The tests will examine and integrate all these technologies with a mind to how they work effectively with one another. Military.com posted a complete story on the scope of the testing here.
The Ford-class carriers are being built with three times the electrical power generating capacity compared to Nimitz-class carriers, Moore said. The USS Ford will have four 26-megawatt generators bringing a total of 104 megawatts to the ship. This helps support the ship’s developing systems such as its Electro-Magnetic Aircraft Launch System, or EMALS, and provides power generation capacity for anticipated future systems such as lasers, rail-guns or other kinds of high-powered ship defenses and weapons, Moore added.
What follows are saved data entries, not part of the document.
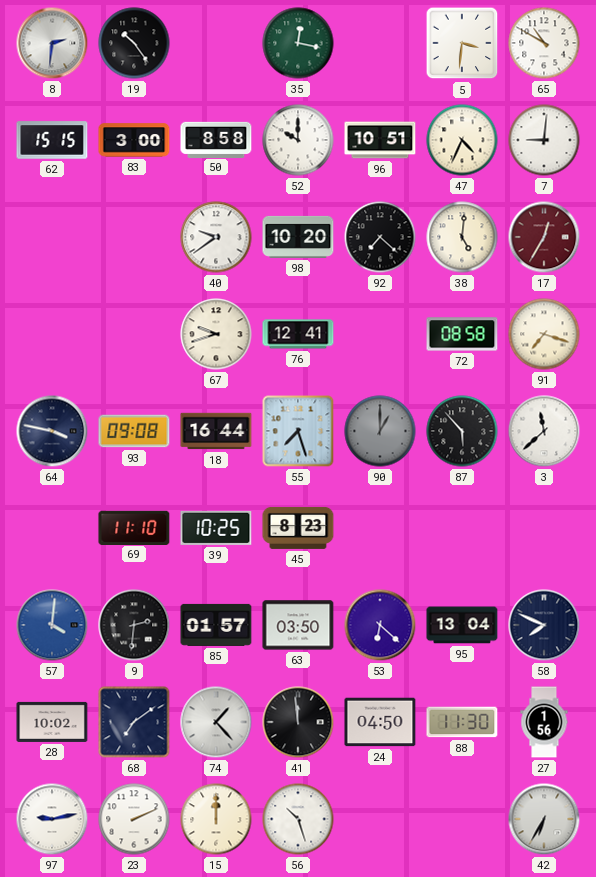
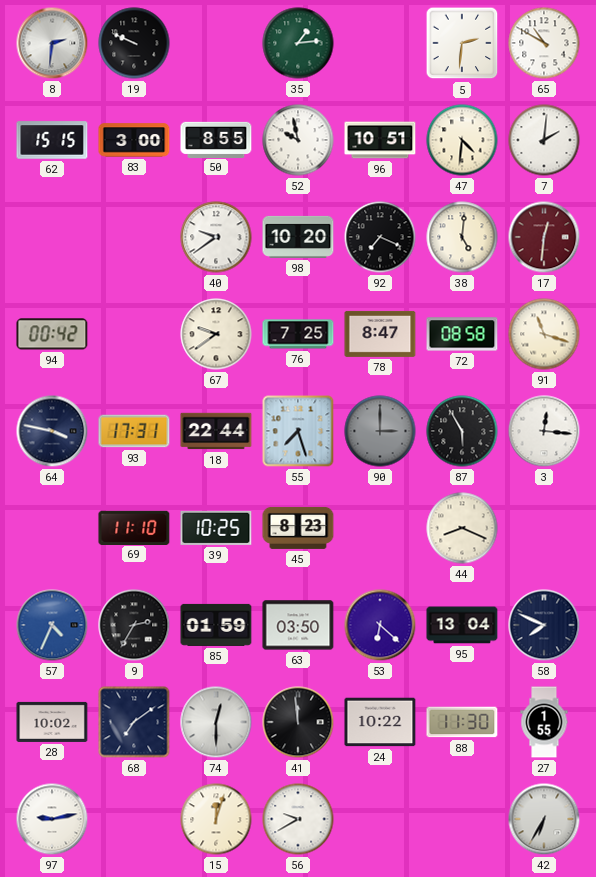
19: 10:24 -> 9:49
35: 12:17 -> 1:14
5: 3:31 -> 2:31
50: 8:58 -> 8:55
52: 10:00 -> 9:58
47: 4:34 -> 4:31
7: 9:01 -> 2:01
92: 7:22 -> 7:19
17: 12:35 -> 12:31
94: none -> 00:42
67: 9:42 -> 9:39
76: 12:41 -> 7:25
78: none -> 8:47
91: 7:18 -> 11:18
93: 09:08 -> 17:31
18: 16:44 -> 22:44
90: 1:00 -> 3:00
87: 5:53 -> 5:55
3: 11:38 -> 12:16
44: none -> 8:19
57: 4:01 -> 4:34
9: 2:31 -> 2:35
85: 01:57 -> 01:59
74: 1:23 -> 12:30
24: 04:50 -> 10:22
27: 1:56 -> 1:55
23: 2:11 -> none
15: 12:00 -> 12:03
56: 10:27 -> 9:40
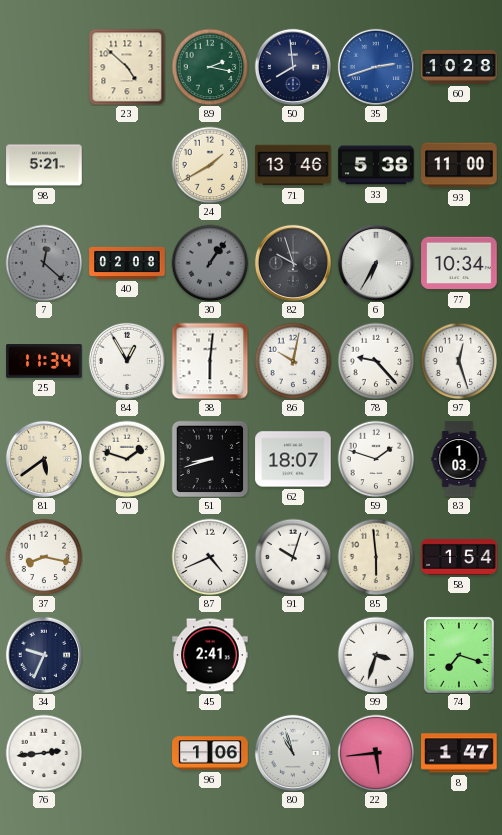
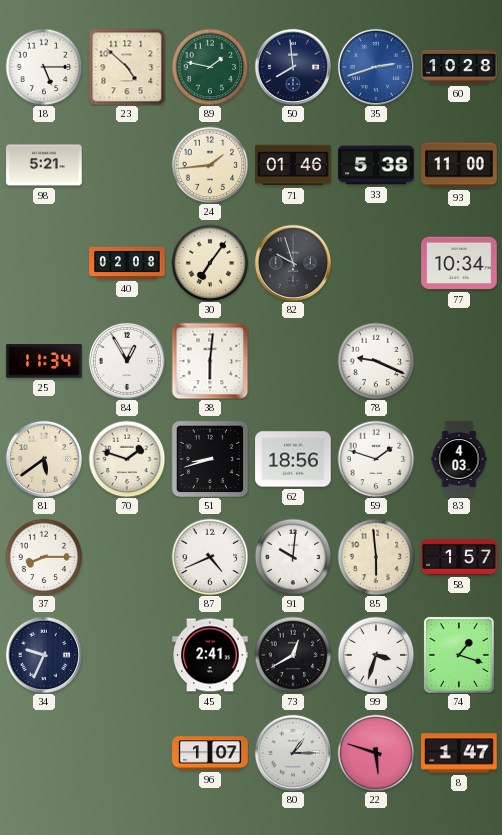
18: none -> 5:15
89: 2:17 -> 1:47
24: 1:40 -> 1:44
71: 13:46 -> 01:46
7: 12:22 -> none
30: 1:06 -> 7:06
30 dial: grey -> cream
6: 6:35 -> none
86: 10:02 -> none
78: 9:23 -> 9:19
97: 12:27 -> none
62: 18:07 -> 18:56
83: 1:03 -> 4:03
37: 8:17 -> 8:15
91: 10:03 -> 10:01
58: 1:54 -> 1:57
73: none -> 12:40
74: 7:18 -> 1:18
76: 2:44 -> none
96: 1:06 -> 1:07
80: 10:57 -> 1:15
22: 5:44 -> 5:48
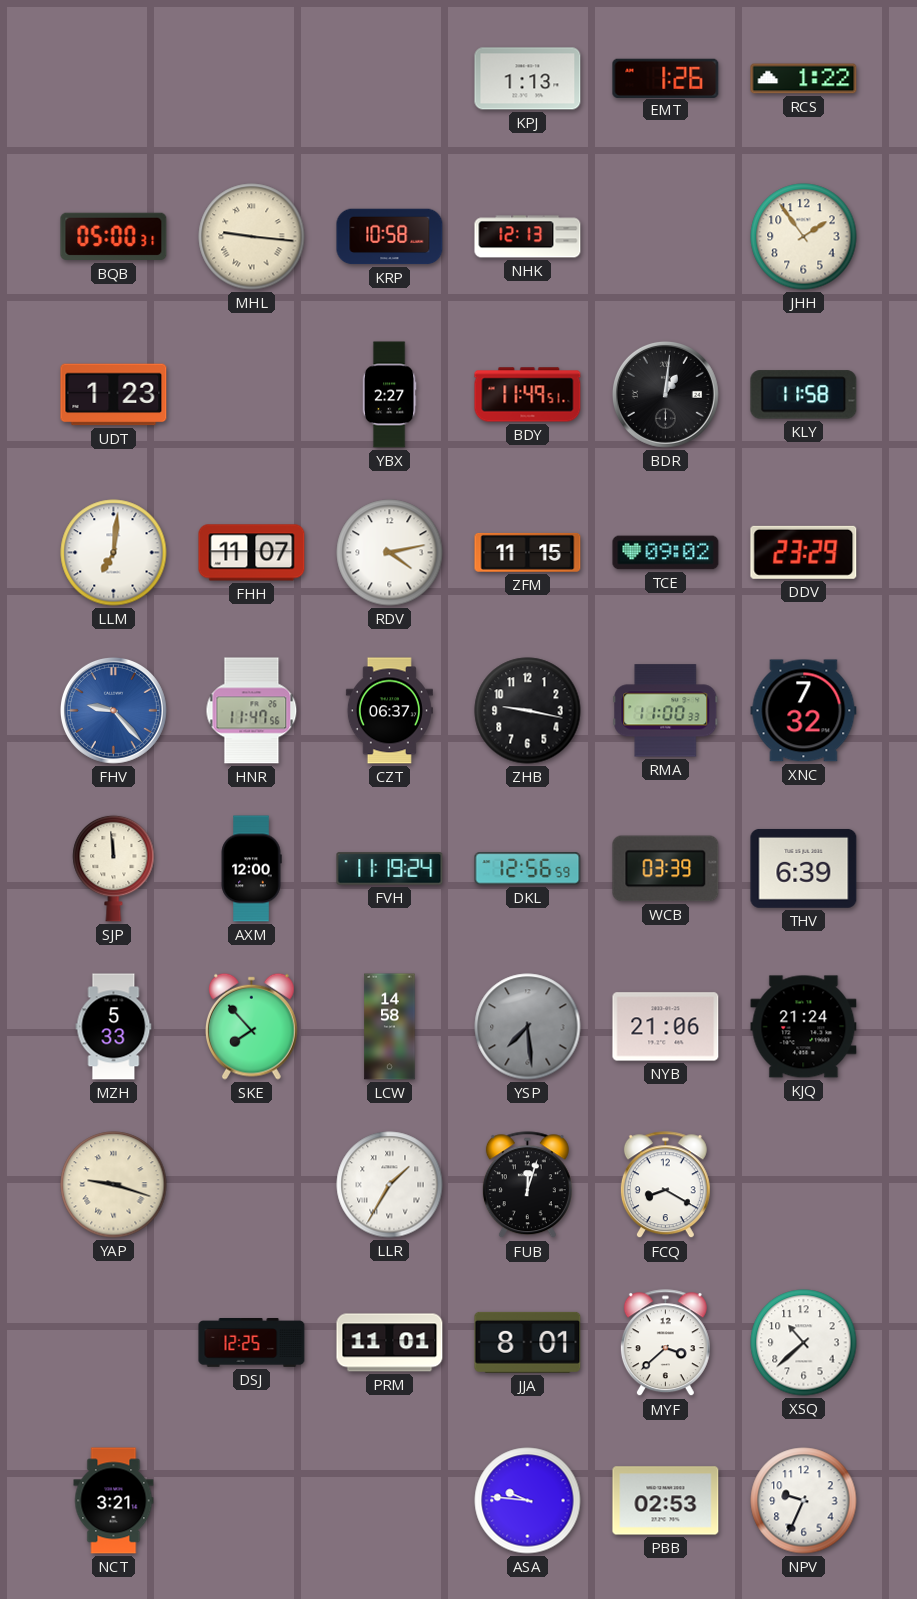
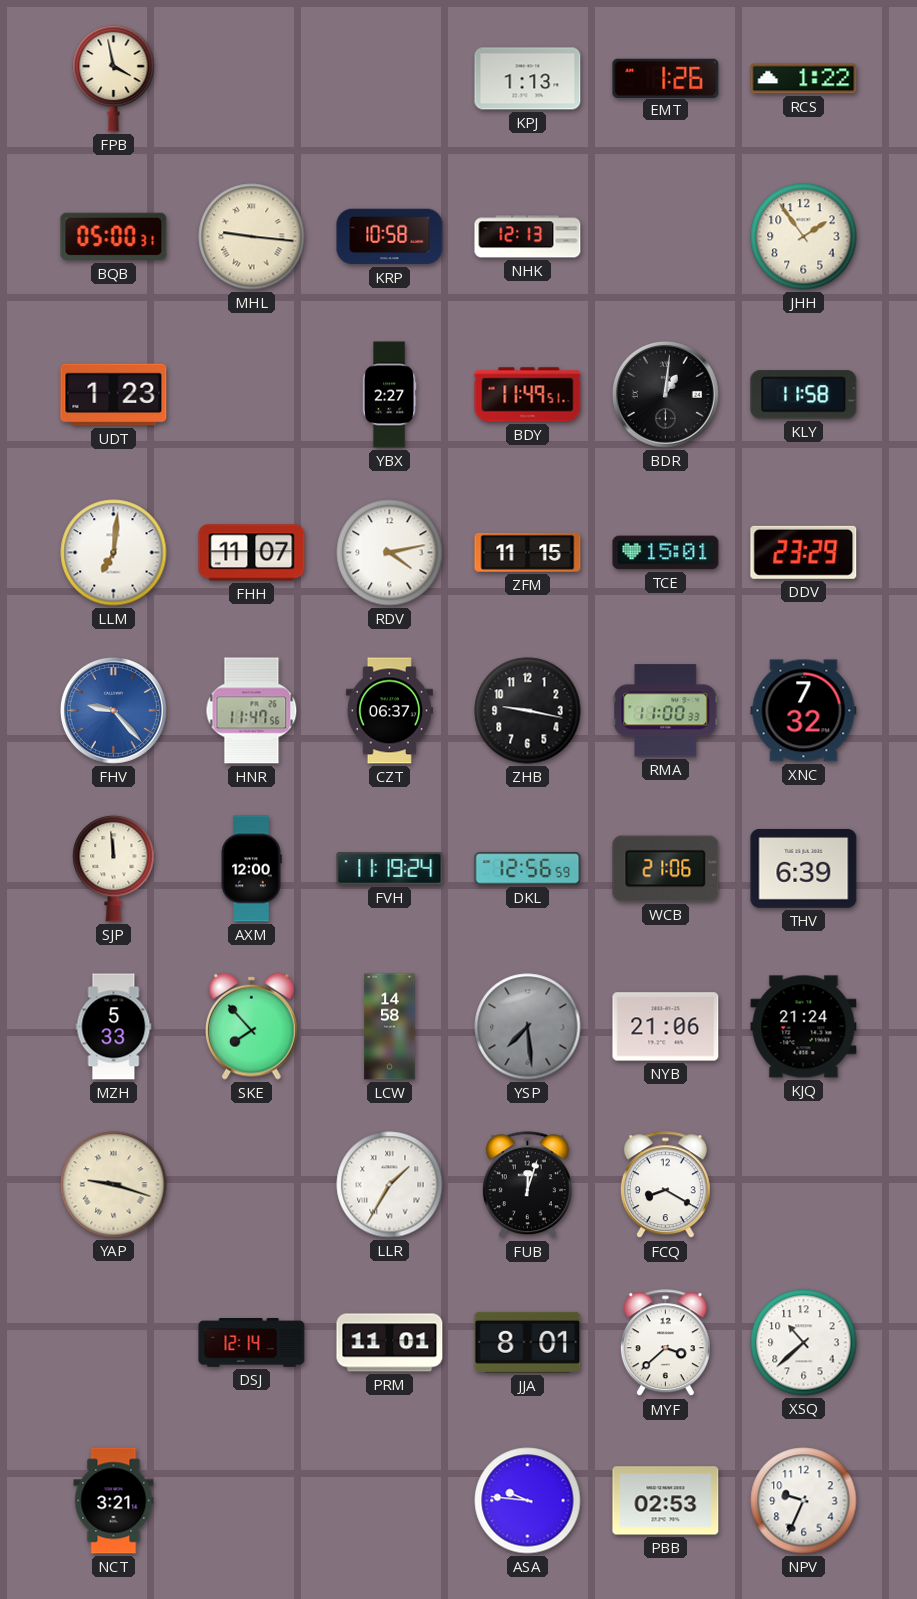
FPB: none -> 3:58
TCE: 09:02 -> 15:01
WCB: 03:39 -> 21:06
DSJ: 12:25 -> 12:14
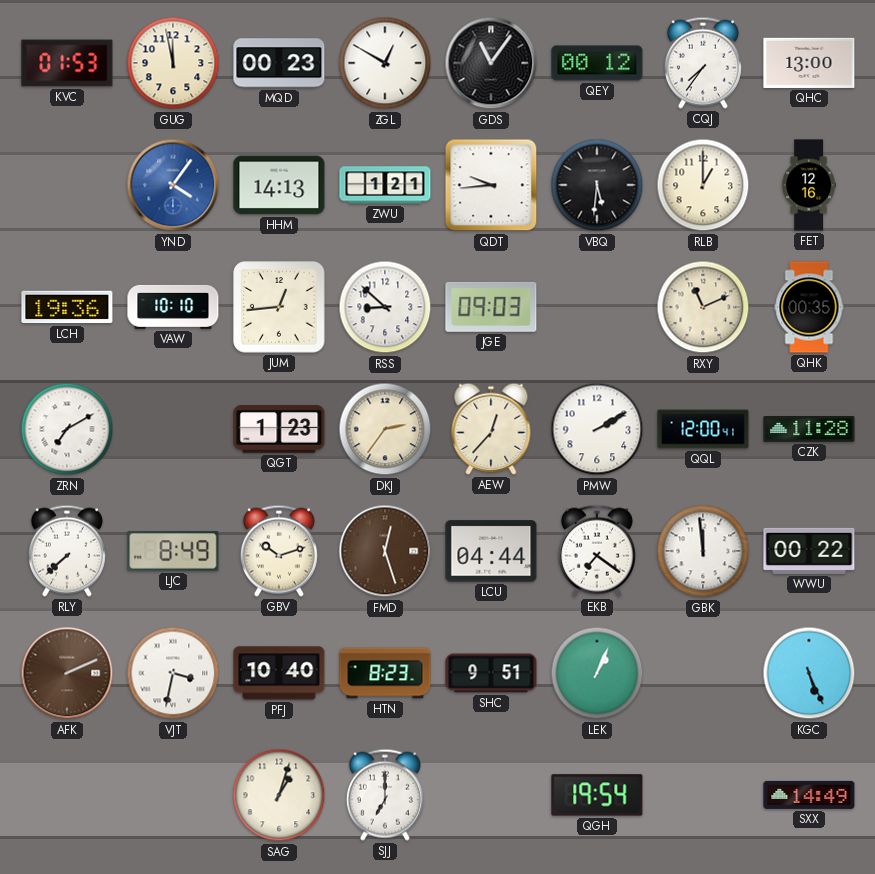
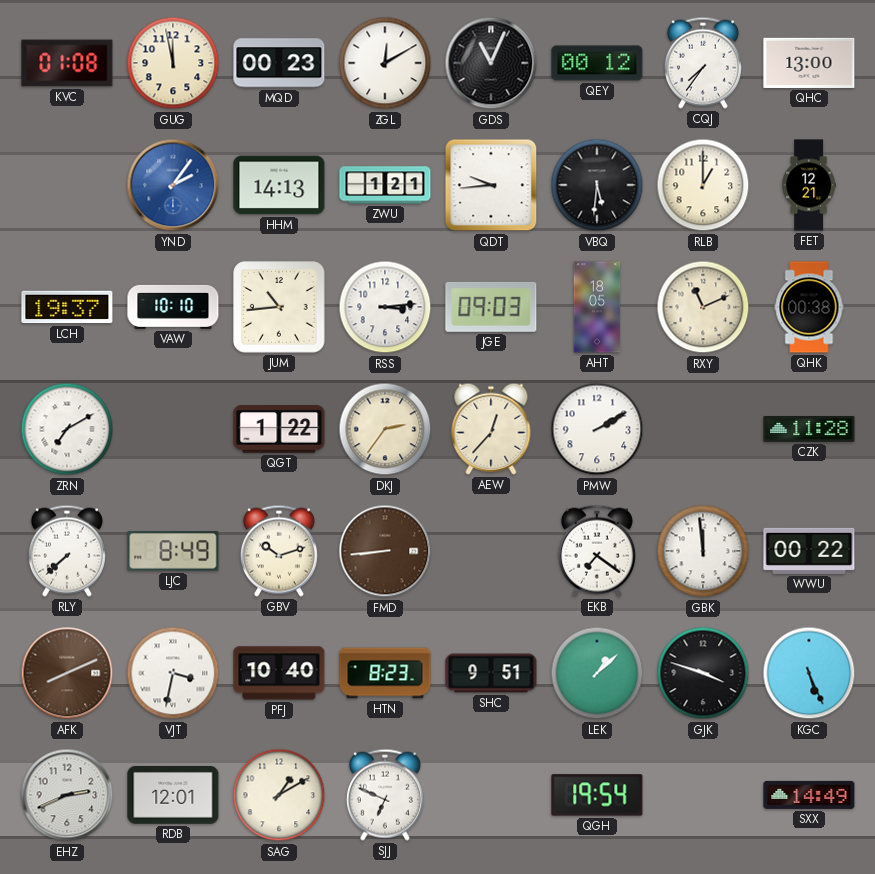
KVC: 01:53 -> 01:08
ZGL: 12:50 -> 12:10
GDS: 11:06 -> 11:04
YND: 4:06 -> 2:06
FET: 12:16 -> 12:21
LCH: 19:36 -> 19:37
JUM: 12:44 -> 10:44
RSS: 8:52 -> 3:14
AHT: none -> 18:05
QHK: 00:35 -> 00:38
QGT: 1:23 -> 1:22
QQL: 12:00 -> none
FMD: 12:27 -> 8:44
LCU: 04:44 -> none
AFK: 2:11 -> 8:11
LEK: 1:04 -> 1:08
GJK: none -> 3:48
EHZ: none -> 2:41
RDB: none -> 12:01
SAG: 1:03 -> 1:10
SJJ: 7:00 -> 6:49
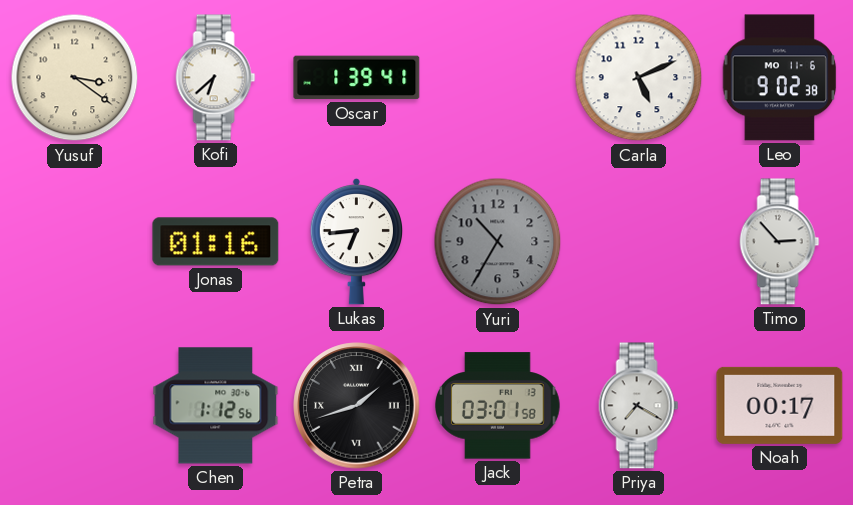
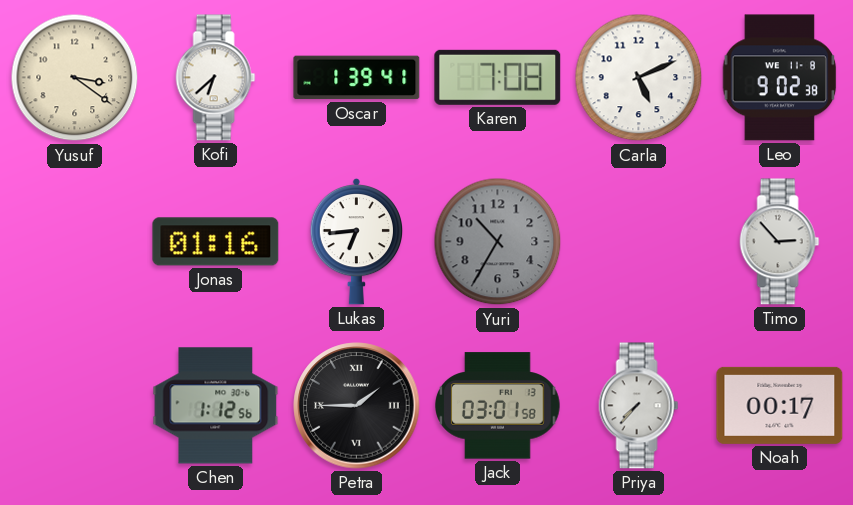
Karen: none -> 7:08
Leo date: MO 11-6 -> WE 11-8
Petra: 1:42 -> 1:45
Priya: 7:20 -> 7:37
The ships are engineered for with a redesigned island, slightly larger deck space and new weapons elevators in order to achieve a 33-percent increase in sortie-generation rate. Essentially, the new platforms are built to launch more aircraft and more seamlessly support a high-op tempo with a large number of ongoing aircraft missions or sorties.
The new weapons elevators allow for a much more efficient path to move and re-arm weapons systems for aircraft. The elevators can take weapons directly from their magazines to just below the flight deck, therefore greatly improving the sortie-generation rate by making it easier and faster to re-arm planes, Moore said.